As OT cybersecurity accountability shifts to CISOs, organizations are prioritizing business risk in industrial networks. The shift is long overdue.

Throughout the past decade, some things in the OT cybersecurity industry haven’t changed, or have changed very little. A small percentage of asset owners have detection tools deployed at scale, despite it being an established product market. Systems remain inherently vulnerable, asset owners continue to struggle to maintain OT cybersecurity talent and comprehensive risk management programs are very rare.

What has changed, however, is recognition of the risk, mindshare among organization leaders and regulations that are beginning to require punitive remedies, including legal and financial penalties under certain conditions. Recent examples of the latter include the Cyber Incident Reporting for Critical Infrastructure Act of 2022 (CIRCIA), which drove the requirement for covered entities to report cybersecurity incidents, and multiple Transportation Security Administration (TSA) directives, which place requirements for network segmentation, access controls, monitoring and detection and patching across transportation entities such as airports and railways.

 “Are My OT Cybersecurity Investments Paying Off?”

These shifts are driving formal responsibility and accountability to CISOs, who, in turn, have started prioritizing business risk over mere technology.  The question they increasingly ask themselves is, “For my OT cybersecurity investments, can I demonstrate the business outcomes it achieved?” What “business outcome” means will vary by project. It could be, has the monitoring and detection tool investment improved operational resilience/uptime in a measurable and demonstrable way? Or, have the security program improvements reduced the time needed for, and increased the accuracy of, compliance reporting? To put it simply, the question is: “Has what I’ve done even worked?”

That question has been notoriously difficult to answer. Even insurance providers — the actuarial masters of the universe with ostensibly the greatest amount of OT cybersecurity incident data on-hand — have struggled to quantify the risk for one simple reason: the numbers are too volatile. For practitioners, service providers and vendors, this poses both a challenge and an opportunity.
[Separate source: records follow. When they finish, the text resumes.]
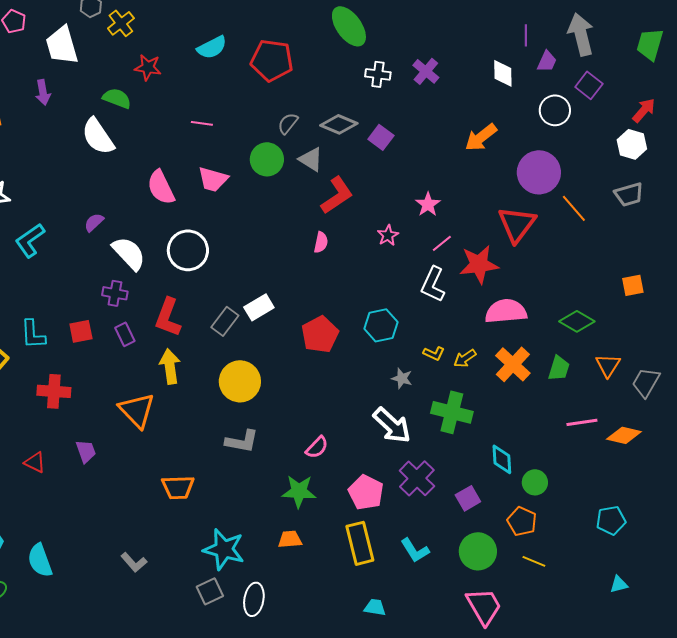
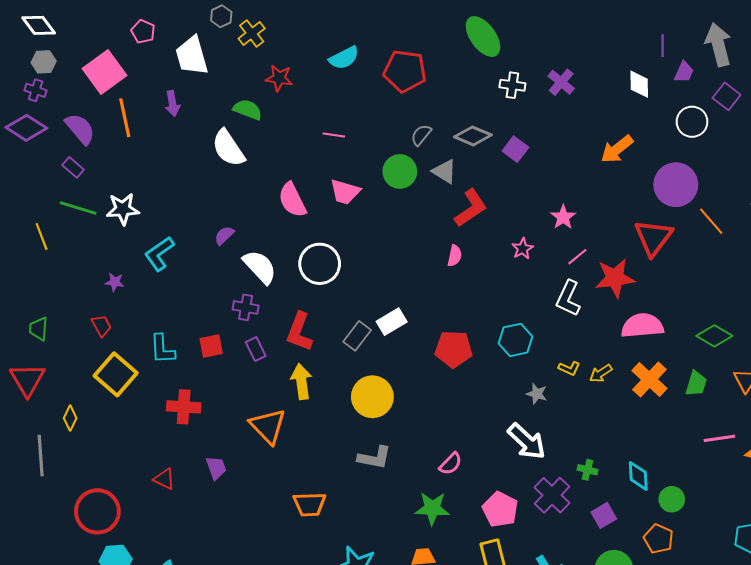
red pentagon: (320, 334) -> (454, 349), turned 30
green cross: (452, 412) -> (588, 470), moved, size x0.5

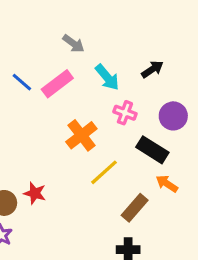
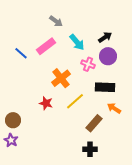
blue line: (22, 82) -> (21, 53), moved
purple circle: (173, 116) -> (108, 56), moved
black rectangle: (152, 150) -> (105, 87), turned -30
red star: (35, 193) -> (46, 103), moved

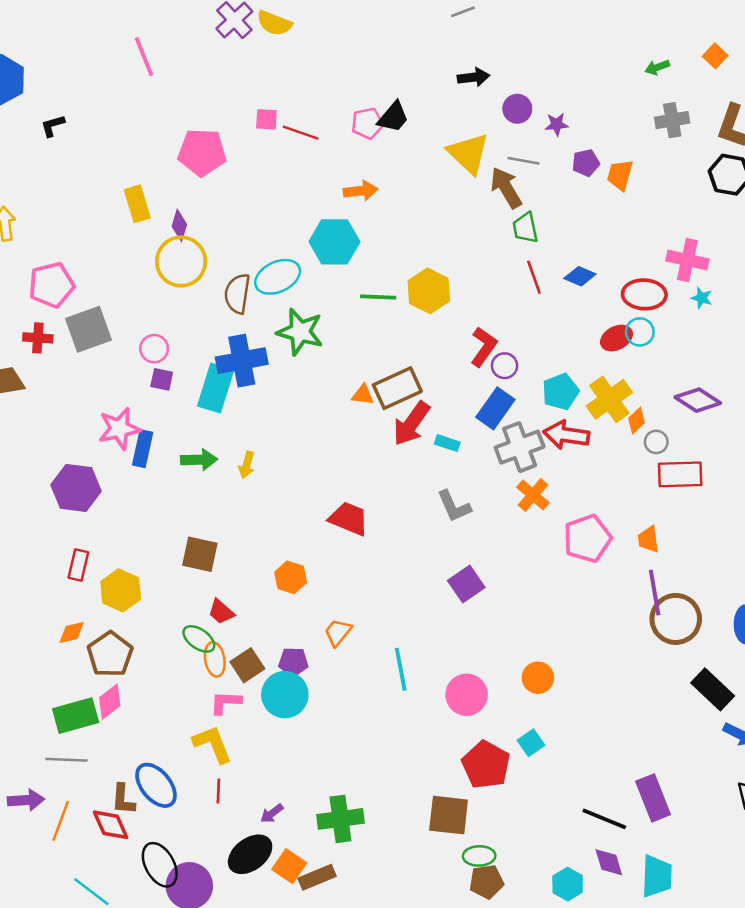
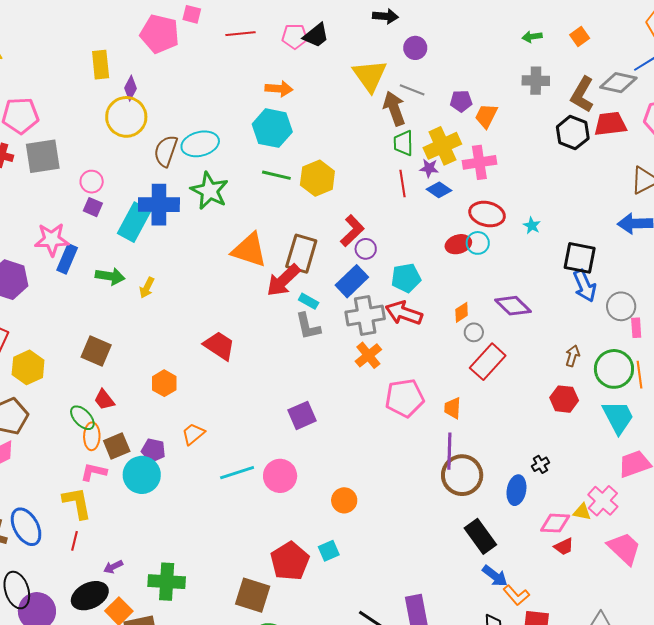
pink square: (266, 119) -> (192, 14), moved
purple star: (557, 124) -> (429, 168), moved
red line: (301, 133) -> (240, 34), turned -36
cyan hexagon: (334, 242) -> (272, 128), moved
pink cross: (687, 260) -> (479, 162), moved, turned -32
brown rectangle: (397, 388) -> (301, 254), moved, turned -60
orange triangle: (363, 395) -> (249, 250), size x2.0
yellow cross: (609, 399) -> (442, 146), moved
red rectangle: (680, 474) -> (488, 362), turned -57
gray L-shape: (454, 506) -> (308, 326), moved
cyan line: (401, 669) -> (237, 473), turned 72
pink circle: (467, 695) -> (280, 476), moved

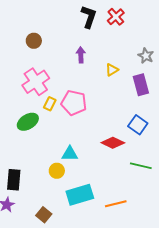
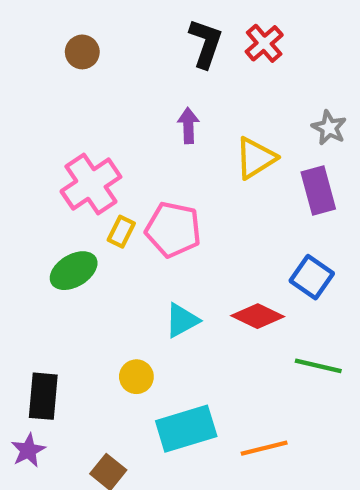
brown circle: (34, 41) -> (82, 52), moved
yellow triangle: (112, 70) -> (255, 158), size x1.5
cyan triangle: (70, 154) -> (182, 320), moved, turned -30

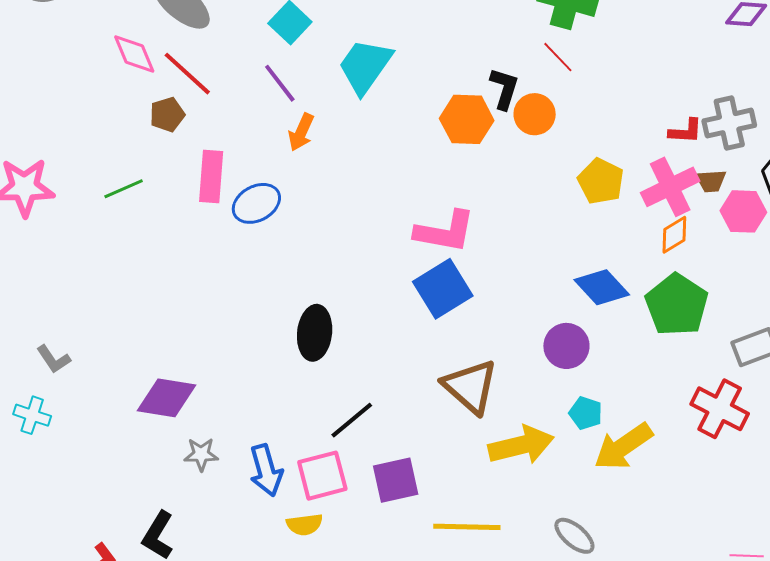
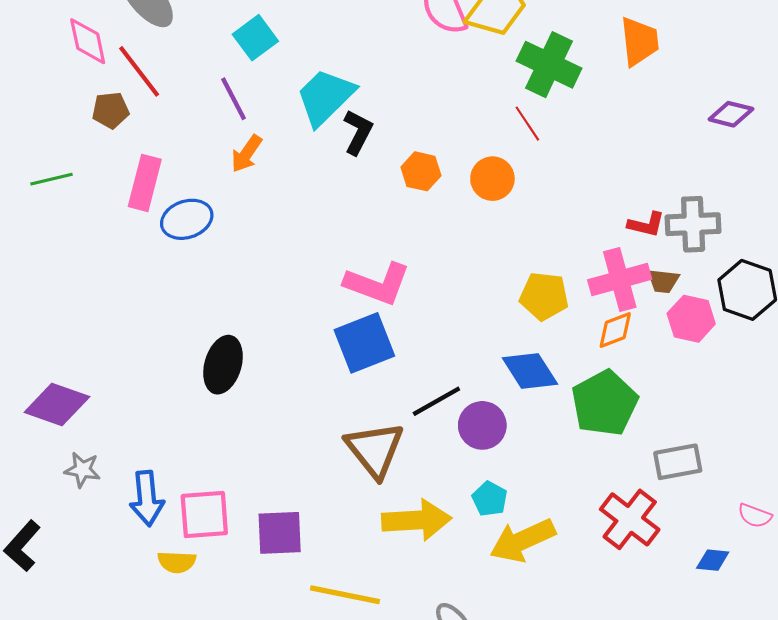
black L-shape: (504, 89) -> (358, 132), moved
orange hexagon: (467, 119) -> (421, 171), size x0.7
yellow pentagon: (601, 181) -> (544, 296), moved, turned -30
black line: (352, 420) -> (436, 401), moved

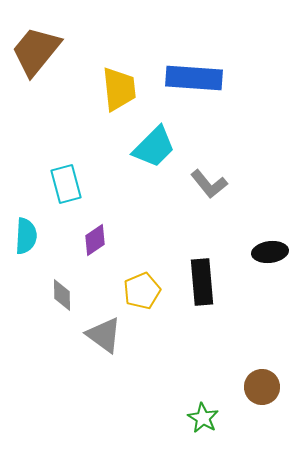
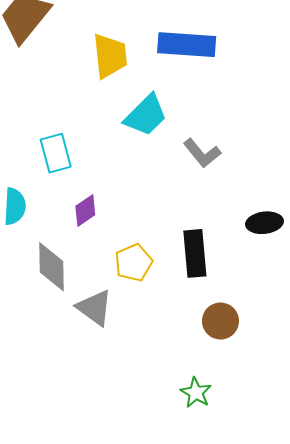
gray diamond: (62, 295) -> (52, 267), size x1.5
brown circle: (262, 387) -> (220, 321), moved

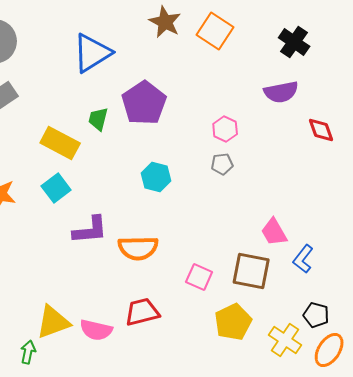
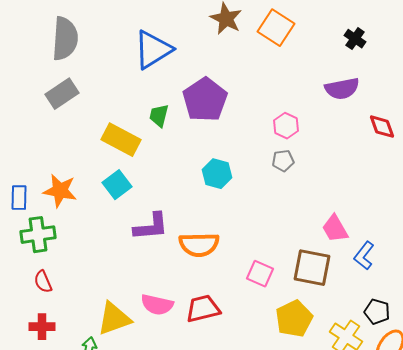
black cross: (294, 42) -> (355, 39), size x0.7
pink semicircle: (96, 330) -> (157, 305), moved

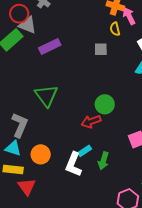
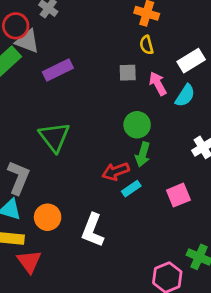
pink arrow: (129, 16) -> (158, 84), moved
green circle: (105, 104) -> (137, 125), moved
cyan rectangle: (85, 151) -> (131, 189), moved
green arrow: (103, 161) -> (143, 154), moved

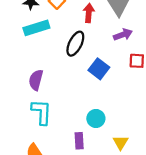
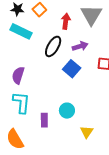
cyan rectangle: (36, 28) -> (21, 31), turned 40
purple arrow: (123, 35) -> (80, 46), moved
purple rectangle: (79, 141) -> (44, 120), moved

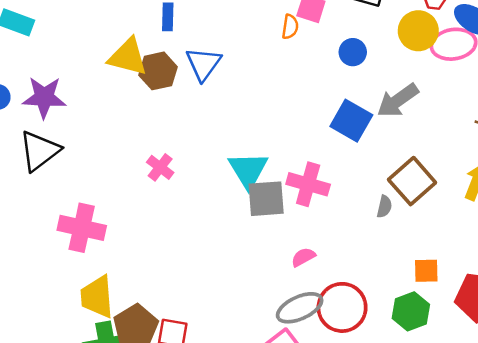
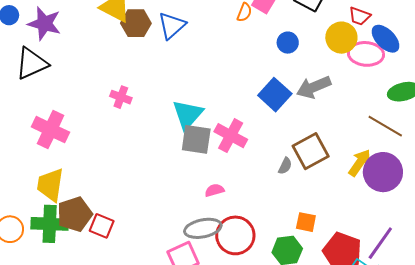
pink cross: (160, 167) -> (121, 97), turned -30

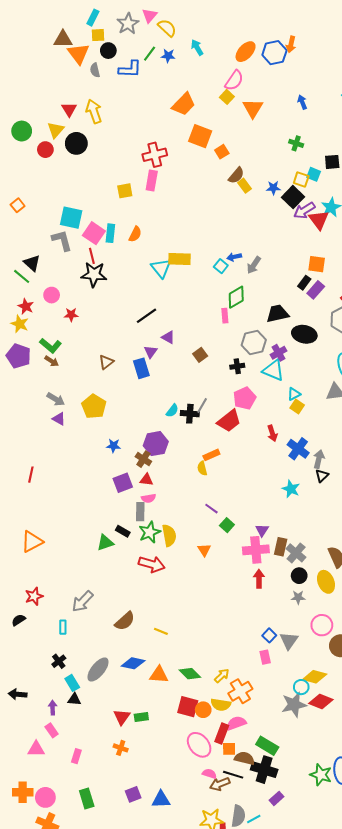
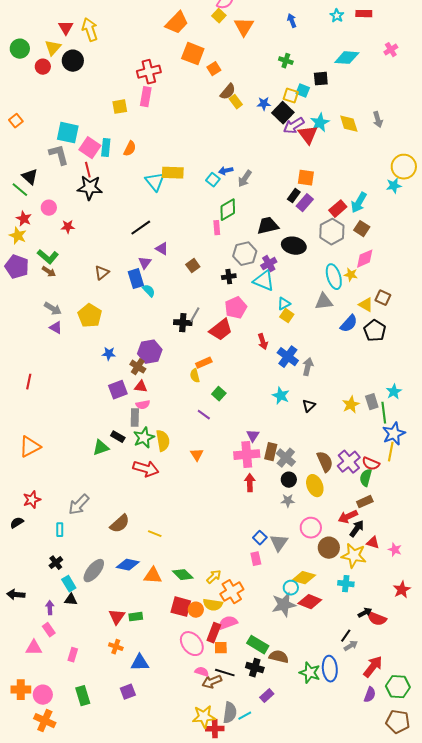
cyan semicircle: (172, 411) -> (149, 291), moved, turned -80
black triangle: (322, 476) -> (309, 406), moved
green square: (227, 525) -> (219, 394), moved
brown semicircle: (244, 758) -> (279, 657), moved
black cross: (264, 770) -> (255, 668), size x0.7
blue triangle: (161, 799) -> (140, 663), moved

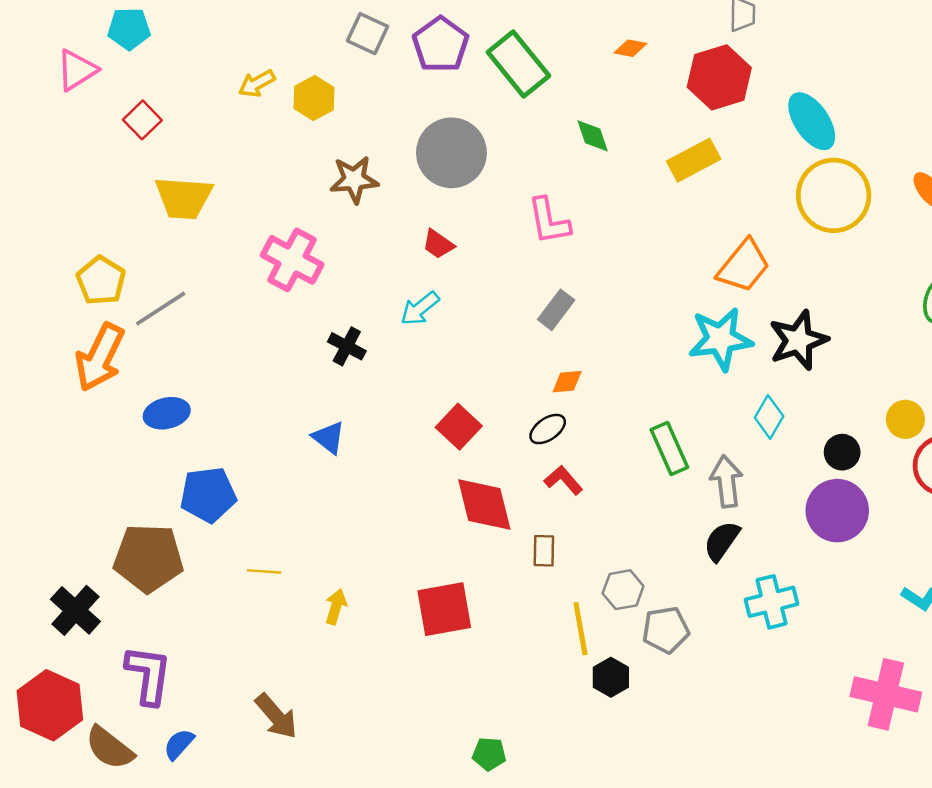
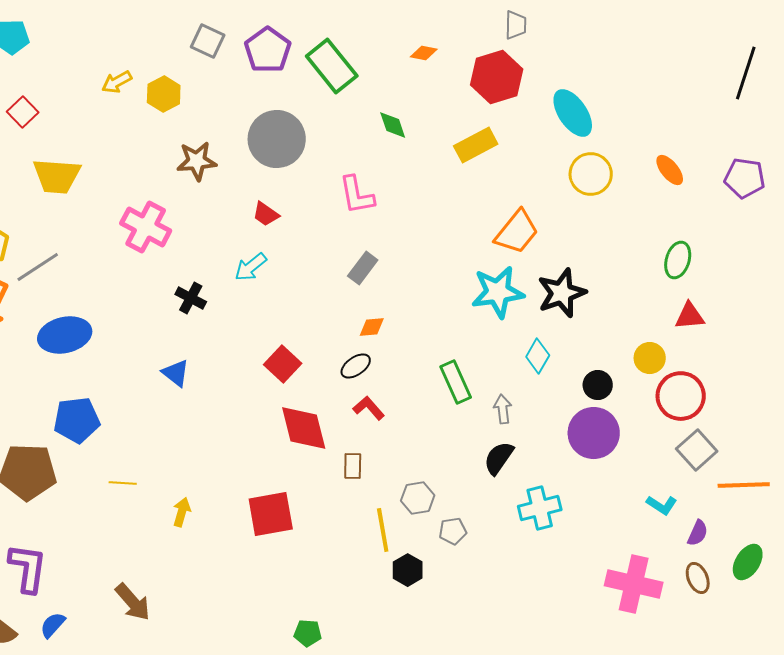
yellow circle: (834, 195) -> (591, 174), size x0.7
blue ellipse: (167, 413) -> (65, 335), moved, size x1.4
gray arrow: (726, 481) -> (503, 409), size x0.7
gray pentagon: (666, 630) -> (453, 531), size x0.7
While it is difficult to answer, those that can will certainly earn the attention (and the dollars) of CISOs.

Quantifying Risk Reduction with Before-and-After Data

For the industry to prove quantifiable business outcomes, we need to be able to capture, track and share before-and-after data that measures risk reduction post solution implementation. Projects to address this challenge exist, and more are in the works. One such example is the Emerging Threat Open Sharing (ETHOS) project, formed by a collection of organizations with a goal of making an open-source platform available for real-time, anonymous OT/ICS threat information sharing. When available, the ETHOS platform will allow organizations to be alerted when a security threat occurs at another participating organization, without disclosing any sensitive data about the source, and will be available to organizations regardless of what technologies they do and don’t have.  

Reinforcing Consensus-Based Standards with Outcomes Data

Information sharing such as ETHOS will be an important step toward knowing whether what we’re doing on an industry level even working. It will also advance progress in other areas. Former Cybersecurity and Infrastructure Security Agency (CISA) director Jen Easterly has long professed the need for government and commercial collaboration to progress the industry and shore up our critical infrastructure defenses. Moreover, impact data is what will evolve leading OT cybersecurity standards, such as the ISA/IEC62443 series of standards, a consensus-based set of requirements and guidance, from being based primarily on expertise to being reinforced and refined by demonstrable data. 

The shift in mindset towards business outcomes is not just timely but overdue. It will drive demand for much-needed data and analysis.  It will promote collaboration between governmental and commercial entities – even competitors – and steer both users and vendors toward solutions that make a real impact.